**TASK TO CARRY OUT:**
Retype exactly the span of lines below from the one with "Benefits of Availing MAYA" through the one with "puddle, sprint for". Do not include pictures.

═════ RECORDED DATA ═════

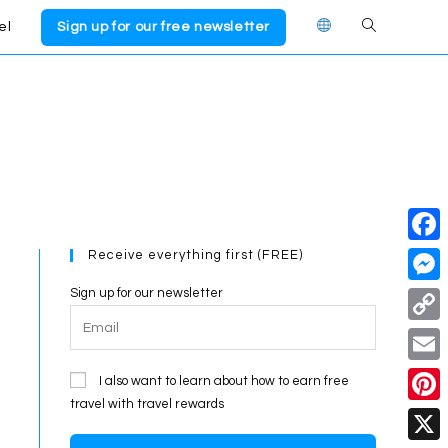
el
Sign up for our free newsletter
Toggle
website
search
Receive everything first (FREE)
F
a
Sign up for our newsletter
M
c
e
C
e
s
o
E
I also want to learn about how to earn free
b
s
p
travel with travel rewards
m
o
P
e
y
a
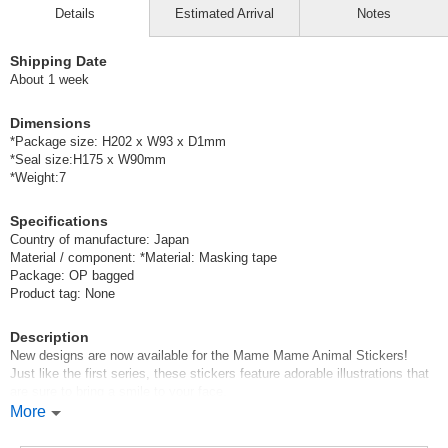
Details
Estimated Arrival
Notes
Shipping Date
About 1 week
Dimensions
*Package size: H202 x W93 x D1mm
*Seal size:H175 x W90mm
*Weight:7
Specifications
Country of manufacture: Japan
Material / component: *Material: Masking tape
Package: OP bagged
Product tag: None
Description
New designs are now available for the Mame Mame Animal Stickers!
Just like the first series, these stickers feature adorable illustrations that
are sure to bring a smile to your face.
They’re small enough to easily stick in even the tiniest empty spaces in
More
your planner.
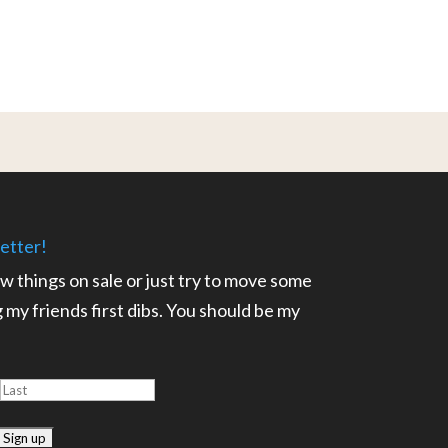
etter!
ow things on sale or just try to move some
ng my friends first dibs. You should be my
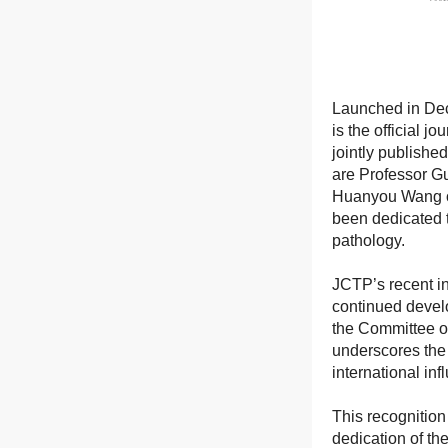
Launched in Dec
is the official 
jointly publishe
are Professor G
Huanyou Wang of
been dedicated t
pathology.
JCTP’s recent in
continued devel
the Committee on
underscores the 
international inf
This recognition 
dedication of t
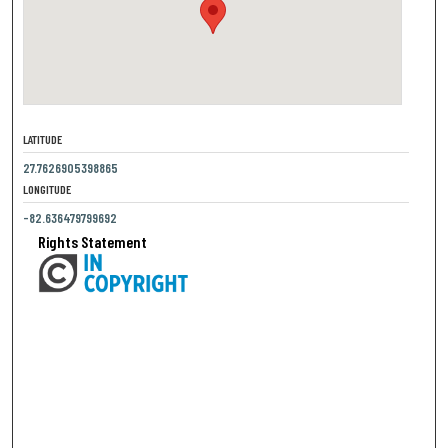
LATITUDE
27.7626905398865
LONGITUDE
-82.636479799692
Rights Statement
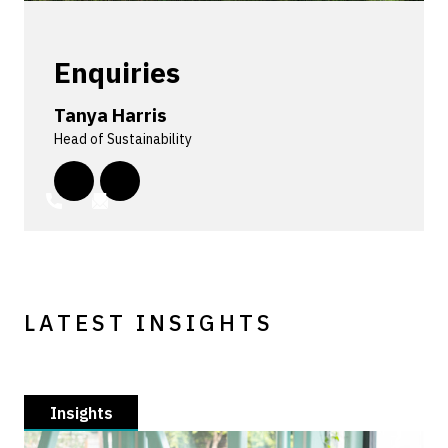
Enquiries
Tanya Harris
Head of Sustainability
LATEST INSIGHTS
Insights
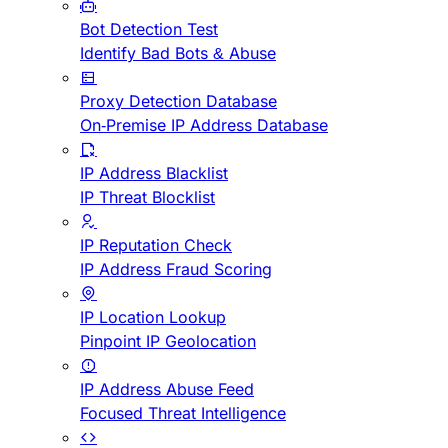
Bot Detection Test
Identify Bad Bots & Abuse
Proxy Detection Database
On-Premise IP Address Database
IP Address Blacklist
IP Threat Blocklist
IP Reputation Check
IP Address Fraud Scoring
IP Location Lookup
Pinpoint IP Geolocation
IP Address Abuse Feed
Focused Threat Intelligence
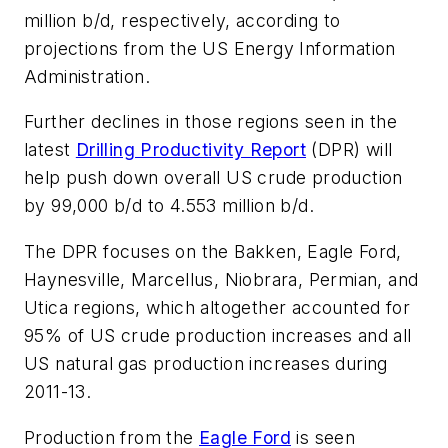
million b/d, respectively, according to
projections from the US Energy Information
Administration.
Further declines in those regions seen in the
latest
Drilling Productivity Report
(DPR) will
help push down overall US crude production
by 99,000 b/d to 4.553 million b/d.
The DPR focuses on the Bakken, Eagle Ford,
Haynesville, Marcellus, Niobrara, Permian, and
Utica regions, which altogether accounted for
95% of US crude production increases and all
US natural gas production increases during
2011-13.
Production from the
Eagle Ford
is seen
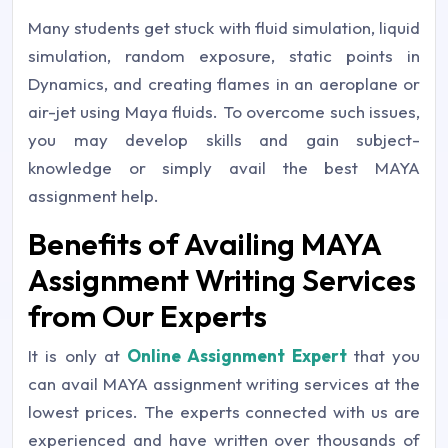
Many students get stuck with fluid simulation, liquid
simulation, random exposure, static points in
Dynamics, and creating flames in an aeroplane or
air-jet using Maya fluids. To overcome such issues,
you may develop skills and gain subject-
knowledge or simply avail the best MAYA
assignment help.
Benefits of Availing MAYA
Assignment Writing Services
from Our Experts
It is only at
Online Assignment Expert
that you
can avail MAYA assignment writing services at the
lowest prices. The experts connected with us are
experienced and have written over thousands of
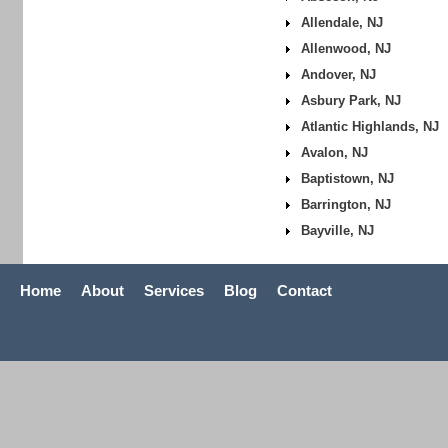
Allendale, NJ
Allenwood, NJ
Andover, NJ
Asbury Park, NJ
Atlantic Highlands, NJ
Avalon, NJ
Baptistown, NJ
Barrington, NJ
Bayville, NJ
Home
About
Services
Blog
Contact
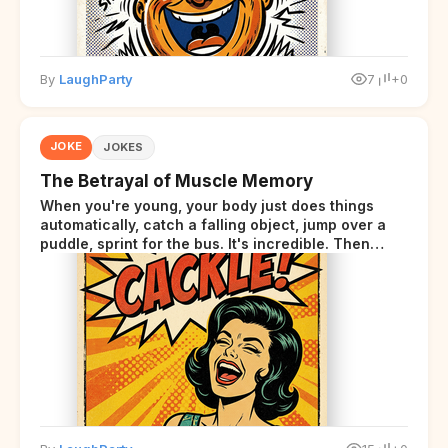
By
LaughParty
7
+0
JOKE
JOKES
The Betrayal of Muscle Memory
When you're young, your body just does things
automatically, catch a falling object, jump over a
puddle, sprint for the bus. It's incredible. Then
somewhere around your late thirties, your body
starts sending those same signals... but adds a tiny
disclaimer at the end.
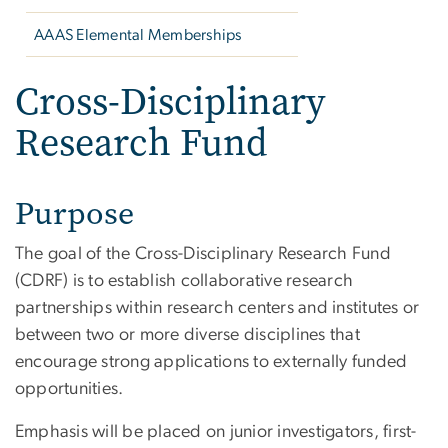
AAAS Elemental Memberships
Cross-Disciplinary
Research Fund
Purpose
The goal of the Cross-Disciplinary Research Fund
(CDRF) is to establish collaborative research
partnerships within research centers and institutes or
between two or more diverse disciplines that
encourage strong applications to externally funded
opportunities.
Emphasis will be placed on junior investigators, first-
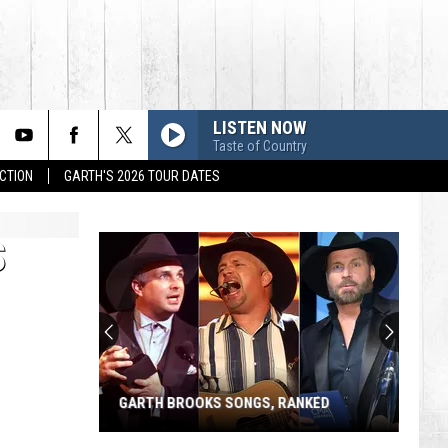
LISTEN NOW
Taste of Country
CTION
GARTH'S 2026 TOUR DATES
S
GARTH BROOKS SONGS, RANKED
Garth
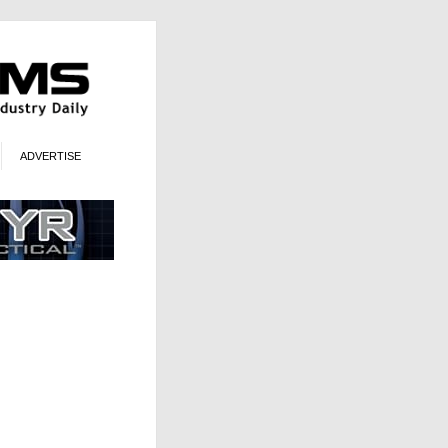
ADVERTISE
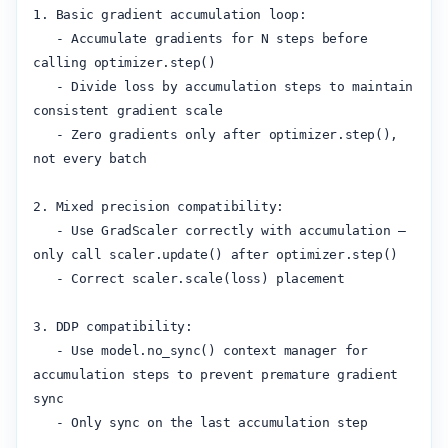
1. Basic gradient accumulation loop:

   - Accumulate gradients for N steps before 
calling optimizer.step()

   - Divide loss by accumulation steps to maintain 
consistent gradient scale

   - Zero gradients only after optimizer.step(), 
not every batch

2. Mixed precision compatibility:

   - Use GradScaler correctly with accumulation — 
only call scaler.update() after optimizer.step()

   - Correct scaler.scale(loss) placement

3. DDP compatibility:

   - Use model.no_sync() context manager for 
accumulation steps to prevent premature gradient 
sync

   - Only sync on the last accumulation step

═════

**TASK RESPONSE:**
Benefits of Availing MAYA
Assignment Writing Services
from Our Experts
It is only at
Online Assignment Expert
that you
can avail MAYA assignment writing services at the
lowest prices. The experts connected with us are
experienced and have written over thousands of
Allendale, NJ
Allenwood, NJ
Andover, NJ
Asbury Park, NJ
Atlantic Highlands, NJ
Avalon, NJ
Baptistown, NJ
Barrington, NJ
Bayville, NJ
Home
About
Services
Blog
Contact
By
LaughParty
7
+0
JOKE
JOKES
The Betrayal of Muscle Memory
When you're young, your body just does things
automatically, catch a falling object, jump over a
puddle, sprint for the bus. It's incredible. Then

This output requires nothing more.